Na França, Serra volta a defender semipresidencialismo

Ministro das Relações Exteriores elogia sistema político de Cabo Verde e Portugal, países que têm presidente e primeiro-ministro  

Andrei Netto, CORRESPONDENTE , O Estado de S.Paulo

30 de maio de 2016 | 11h44

PARIS - Depois de passar por Cabo Verde, em sua primeira viagem internacional fora das Américas como novo ministro das Relações Exteriores, José Serra voltou a defender nessa segunda-feira, 30, a adoção do semipresidencialismo no Brasil. O chanceler se recusou a comentar a instabilidade política em Brasília, mas fez elogios rasgados ao sistema político do país africano e ao de Portugal, países que têm presidente e primeiro-ministro.

Serra esteve na sexta-feira, 27, e no sábado, 28, em Cabo Verde, primeira escala de sua viagem internacional que tem a França como segunda etapa. Na capital, Praia, encontrou-se com o presidente, José Carlos Fonseca, e com o primeiro-ministro, Ulisses Correia e Silva, quando tratou de assuntos como a cooperação nas áreas de saúde, educação e militar e a realização do congresso dos países de língua portuguesa.

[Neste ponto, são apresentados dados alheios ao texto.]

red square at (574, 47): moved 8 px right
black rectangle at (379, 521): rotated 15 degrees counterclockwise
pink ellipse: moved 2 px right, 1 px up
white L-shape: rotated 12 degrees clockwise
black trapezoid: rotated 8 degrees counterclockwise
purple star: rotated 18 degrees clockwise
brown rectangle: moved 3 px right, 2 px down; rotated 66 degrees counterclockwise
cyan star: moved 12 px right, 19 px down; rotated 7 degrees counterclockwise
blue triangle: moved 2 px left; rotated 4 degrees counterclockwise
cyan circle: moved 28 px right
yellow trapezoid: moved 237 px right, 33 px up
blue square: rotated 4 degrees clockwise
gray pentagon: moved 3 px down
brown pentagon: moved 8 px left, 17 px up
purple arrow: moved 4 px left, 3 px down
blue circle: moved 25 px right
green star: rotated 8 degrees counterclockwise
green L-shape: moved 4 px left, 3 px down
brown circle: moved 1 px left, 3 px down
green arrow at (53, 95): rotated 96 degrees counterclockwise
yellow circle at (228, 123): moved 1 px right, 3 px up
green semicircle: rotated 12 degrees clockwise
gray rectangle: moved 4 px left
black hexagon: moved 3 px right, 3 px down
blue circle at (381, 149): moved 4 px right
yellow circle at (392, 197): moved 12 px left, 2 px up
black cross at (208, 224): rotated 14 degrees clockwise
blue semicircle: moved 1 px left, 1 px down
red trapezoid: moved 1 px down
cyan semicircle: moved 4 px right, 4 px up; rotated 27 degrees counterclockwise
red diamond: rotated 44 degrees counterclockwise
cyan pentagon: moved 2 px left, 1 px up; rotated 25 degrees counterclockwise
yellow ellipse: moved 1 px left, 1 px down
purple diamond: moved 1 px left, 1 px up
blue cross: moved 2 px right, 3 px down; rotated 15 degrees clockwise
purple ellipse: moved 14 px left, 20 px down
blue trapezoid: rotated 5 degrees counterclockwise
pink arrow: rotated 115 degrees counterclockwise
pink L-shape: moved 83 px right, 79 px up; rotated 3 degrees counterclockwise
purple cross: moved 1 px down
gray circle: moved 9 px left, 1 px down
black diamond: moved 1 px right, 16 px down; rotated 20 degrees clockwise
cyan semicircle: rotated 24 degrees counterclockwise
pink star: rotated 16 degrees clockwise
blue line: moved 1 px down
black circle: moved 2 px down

 Ao comentar sobre a viagem, derivou de forma espontânea para o sistema político do país. "Eles têm um sistema semipresidencialista, que é precisamente o que eu acredito que seria o melhor para o Brasil. Tem o primeiro-ministro, que cuida do governo, e o presidente, que cuida dos assuntos do Estado", descreveu.

Questionado se acharia adequada a adoção do modelo semipresidencialista como o da França no Brasil, Serra ponderou: "Como em Portugal, que talvez seria o mais parecido". "É semi porque tem eleição direta para presidente. O presidente não é eleito pelo congresso, como é na Itália ou na Alemanha", afirmou.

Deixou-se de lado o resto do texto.